# Baymax's first birthday!! 10-24



## milaneechan (Dec 29, 2015)

Today is Baymax's first birthday! I love this boy with all my heart, and even though he has been one of the most difficult dogs I've ever had, I wouldn't trade him for the world. He is a confident and outgoing pup, and he has endless energy! He loves other dogs and most people, and he loves aggressively :grin2: 

I'm looking forward to all the years we have ahead of us.
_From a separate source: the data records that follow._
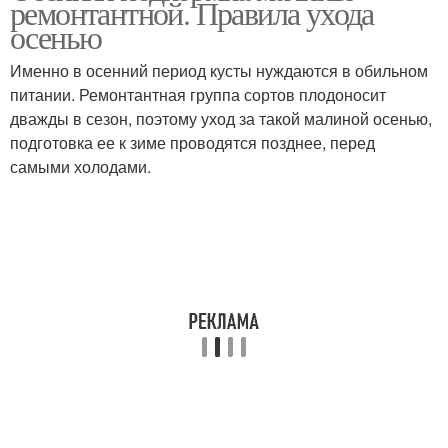
ремонтантной. Правила ухода
августе
осенью
Именно в осенний период кусты нуждаются в обильном
питании. Ремонтантная группа сортов плодоносит
Малин в августе
Малины при посадке
дважды в сезон, поэтому уход за такой малиной осенью,
подготовка ее к зиме проводятся позднее, перед
самыми холодами.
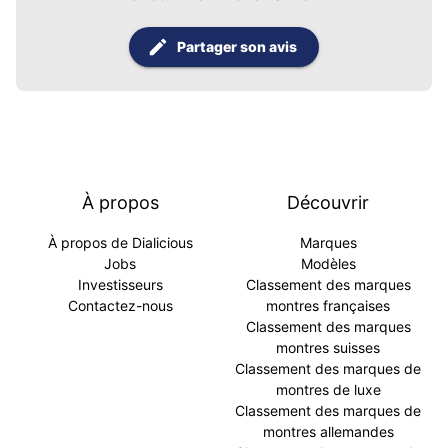
Partager son avis
À propos
Découvrir
À propos de Dialicious
Marques
Jobs
Modèles
Investisseurs
Classement des marques
Contactez-nous
montres françaises
Classement des marques
montres suisses
Classement des marques de
montres de luxe
Classement des marques de
montres allemandes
Happy birthday, my sweet boy! 

*yes, I did have a birthday party for him xD


----------



## Loneforce (Feb 12, 2012)

Happy Birthday Baymax!


----------



## kelbonc (Aug 25, 2014)

:birthday:

Happy 1st Birthday Baymax!! So handsome in your birthday hat!! Looks like you partied in style!!


----------



## RZZNSTR (Jan 24, 2015)

Happy Birthday Baymax!


----------



## Deb (Nov 20, 2010)

Happy Birthday, Baymax!


----------



## Jenny720 (Nov 21, 2014)

Happy 1st Birthday Baymax! Such s Handsome boy and a great smile-looks like he is having a blast!


----------



## Daisy&Lucky's Mom (Apr 24, 2011)

Happy1st Birthday Baymax! you sure are a handsome pupper. Enjoy!


----------



## JessicaR (Oct 25, 2016)

What a cutie! BTW I love his name!


----------



## milaneechan (Dec 29, 2015)

Thanks everyone! He had a good time, and enjoyed his friends and pupcakes!


----------